Troisième étape de notre voyage, l’Océan a maintenant recouvert la plage. Après nous être confronté aux forces colossales de la marée montante, voici un temps de repos et d’absorption dans la jouissance contemplative. Alors que la mer est étale, du côté des rochers nous pouvons maintenant admirer l’écume et le ressac. Nous pouvons nous repaître de la lumière du soleil qui traverse les embruns, leur donnant tour à tour une couleur blanche éclatante ou des reflets iridescents.

Ce mouvement est le mouvement le plus contemplatif du cycle, le plus stationnaire. Progression il y a bel et bien, mais aucun changement majeur ne vient interrompre le mouvement cyclique ininterrompu, hormis la courte incursion centrale. Le jeu d’imitation des mouvements de l’Océan est ici particulièrement évident, et ne mérite guère d’explications.

IV. Le Phare
AS #10-2021

Phénomènes évoqués musicalement : la giration de la lanterne du phare (avec effet stéréo), diverses cornes de brume, et goélands (Noté en en-tête du mouvement : « Près de la Côte, Vers le Large : Fanal, Corne de Brume & Goélands, Ciel “Bleu de Minuit” »).

Phare breton sur les rochers, fanal lumineux surplombant une crique avec des bateaux

Quatrième étape de notre voyage, la nuit vient maintenant de tomber.

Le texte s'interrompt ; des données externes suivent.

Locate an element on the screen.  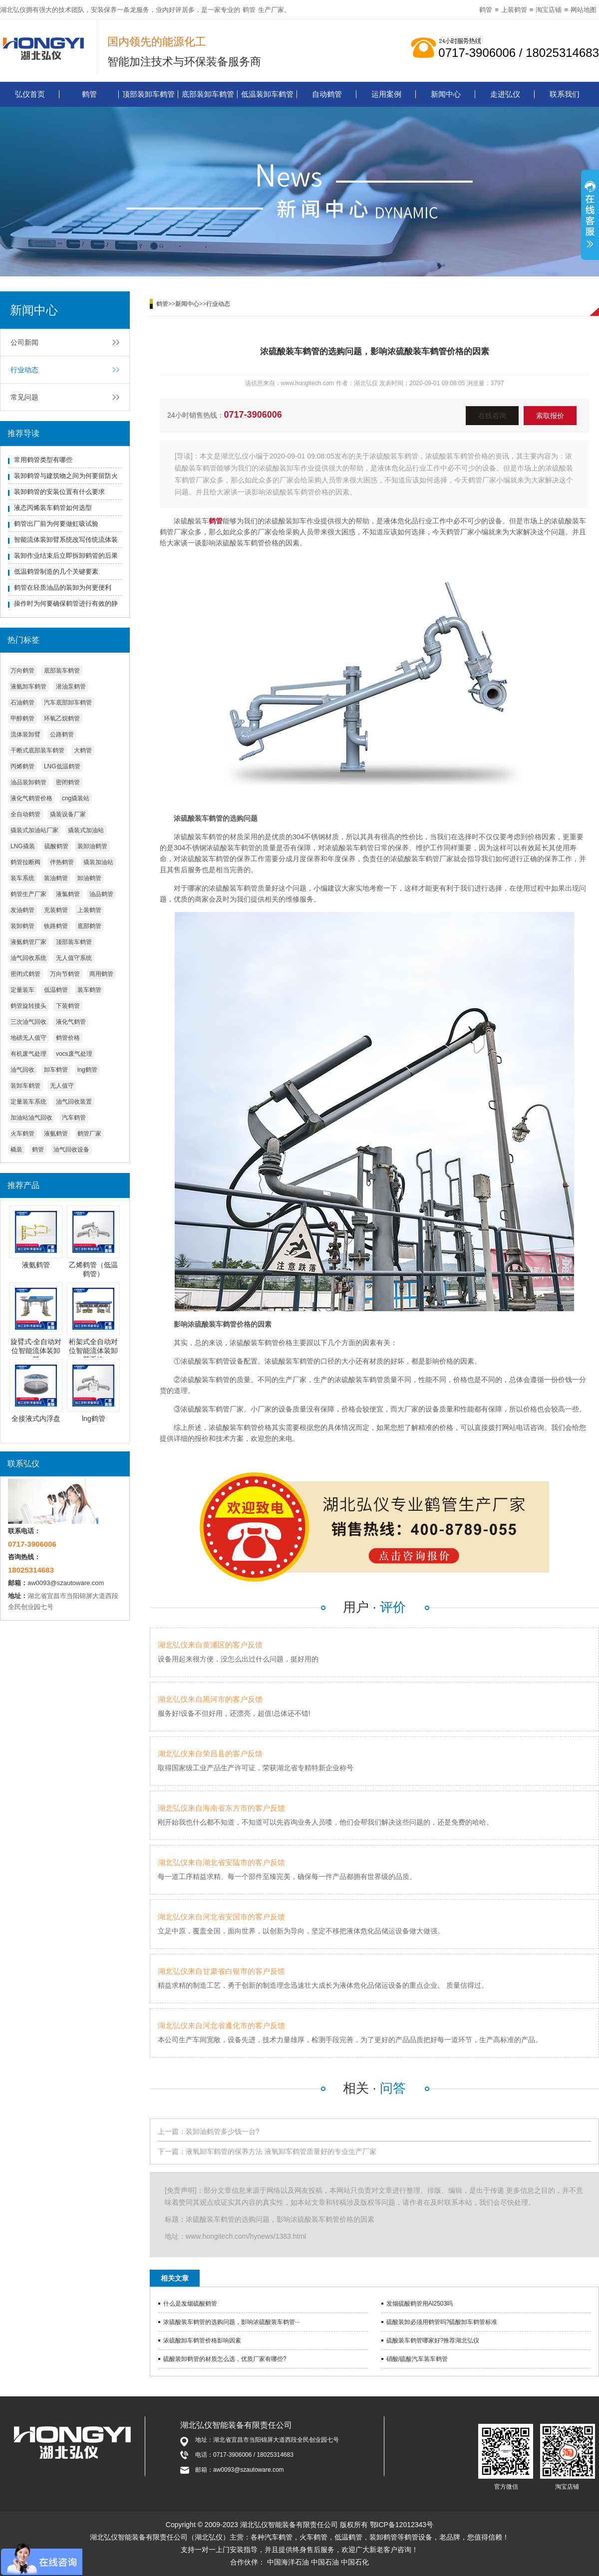 液氨鹤管厂家 is located at coordinates (28, 941).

Et alors que le ciel se pare d’une belle couleur d’encre, et que les flots prennent une profondeur insondable, le phare commence à pourfendre les ténèbres de sa lanterne éclatante et régulière. Le bateau sur lequel nous nous trouvons quitte la côte et se dirige vers le large. Les cornes de brume transpercent un moment le silence nocturne, à mesure que nous croisons sur notre route quelques bateaux. Puis c’est le large, et le silence.

Ce mouvement, celui par lequel l’extension des “Plumes de l’Océan” a commencé, est sans doute le plus linéaire, le moins fragmenté, le moins heurté du cycle. J’ai cherché à rendre la progression la plus continue possible. C’est le seul mouvement dans lequel nous sommes en mouvement, en tant qu’observateur. Seul fil conducteur : la lueur du fanal, puis la giration de sa lanterne, avant de n’être plus que cette lointaine lueur, maintenant presque désincarnée.

V. Les Plumes de l’Océan
AS #6-2018

Phénomènes évoqués musicalement : les vents marins, les vagues, et 40 000 oiseaux de mer qui tournoient dans le ciel au-dessus des flots et des rochers (Noté en en-tête du mouvement : « Pleine Mer, au Large : Vent, Vagues & 40 000 Oiseaux Marins qui Tournoient au-dessus de l’Océan & des Rochers »).

Côte de Bretagne : soleil, mer, rochers et mouette prenant son envol

Cinquième et dernière étape du voyage que je vous propose, nous arrivons au terme de ce cycle consacré tout entier à l’Océan, ou plutôt, à quelques-uns de ses aspects. Le jour s’est maintenant levé, nous sommes au large. Quelques rochers crèvent la surface de la mer. Et voici 20 000 couples d’oiseaux qui paradent dans le ciel et s’épanouissent au-dessus des rochers et des flots.

J’ai déjà longuement expliqué le processus créatif qui a sous-tendu l’écriture des “Plumes de l’Océan”. Je vous renvoie donc à la page spécifiquement consacrée à cette œuvre, pour accéder à tous les détails. De par la nature singulière de sa genèse, de pièce créée à l’origine comme une simple et courte pièce d’orchestre à vocation de célébration, j’ai décidé que ce mouvement conserverait dans mon catalogue une référence séparée.